Поля просыпались медленно, неохотно, свет скользил по травам, дотрагивался до сонных насекомых, и они взлетали ввысь, выбираясь из зеленых постелей. Райан приоткрыл окно, подставил лицо ветру. Холодный взгляд его голубых глаз стал рассеянным, задумчивым. Вдоль дороги тянулись черные ряды солнечных батарей, бесконечные прямоугольники, ненасытно поглощающие свет. Под ними мелькали фигурки андроидов, они налаживали оборудование и проверяли энергетические поля перед рабочим днем.
Вскоре ландшафт сменился.
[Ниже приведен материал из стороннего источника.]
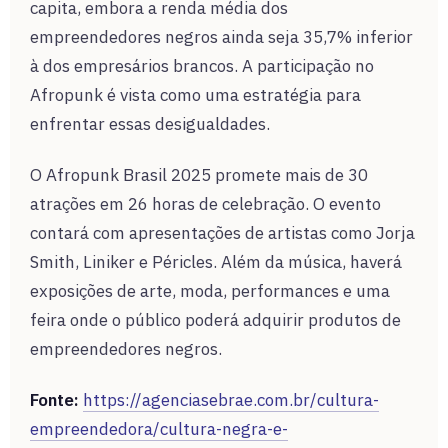
capita, embora a renda média dos
empreendedores negros ainda seja 35,7% inferior
à dos empresários brancos. A participação no
Afropunk é vista como uma estratégia para
enfrentar essas desigualdades.
O Afropunk Brasil 2025 promete mais de 30
atrações em 26 horas de celebração. O evento
contará com apresentações de artistas como Jorja
Smith, Liniker e Péricles. Além da música, haverá
exposições de arte, moda, performances e uma
feira onde o público poderá adquirir produtos de
empreendedores negros.
Fonte:
https://agenciasebrae.com.br/cultura-
empreendedora/cultura-negra-e-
Трасса потянулась через лесной заповедник – там, где раньше было пусто, теперь тысячами высились хрупкие саженцы лесных деревьев. Выстроенные в ряды, ухоженные, подкормленные удобрениями через километры питающих трубок, они готовились вырасти в настоящий густой лес и, как и сотни тысяч лесных ферм по всему миру, восполнить собой зияющие проплешины, оставшиеся от давно запрещенных лесоповалов. Ближе к Корку молодые леса сменились хозяйственными полями. Машина дернулась и подпрыгнула – поперек шоссе тянулся толстый дренажный шланг, который рабочие прокладывали в траншеи для искусственного полива. Дождей не было уже два месяца – тяжелые тучи плыли по небу, вселяя ложную надежду, но ни одна из них так и не решилась пролиться над островом.
Райан выстроил объездной маршрут, тянущийся по улицам Корка, а затем вдоль озера Махон. Он любил эти места – когда в Замке становилось невыносимо, он, много лет назад, сбегал наконец в город, большой и шумный, чтобы ненадолго забыться. Машина уже везла его берегом. Опершись лбом о стекло, Райан смотрел на воду Махона, обманчиво покорную и невинную: волны вылизывают многометровые искусственные насыпи, дроны курсируют по всему периметру опасных участков и отмечают уровень воды. Вдоль берега разбросаны башенки гидрологических станций, красные маячки, едва заметные при солнечном свете, мигают. Мир, кажущийся натуральным и естественным, на самом деле под завязку напичкан электроникой: над землей, на земле и в ее недрах что-то фиксируют датчики, дренажи и насосы поливают или осушают, по толстым горловинам шлангов плывет разбавленный питательный компост, переработанный из пищевых отходов жителей острова, и десятки других процессов происходят вокруг, незаметные глазу и привычные.
Наконец Райан был в аэропорту.
– Доброе утро, мистер О’Коннелл, – бортдиспетчер протянул Райану руку.
В командном пункте было тихо и прохладно. Райан зажмурился, глядя с высоты вышки на восходящее, четко очерченное оранжевое солнце. Затемненные стекла не пропускали лучи внутрь, от чего солнечный диск казался идеальным кругом, нарисованным на листе бумаги.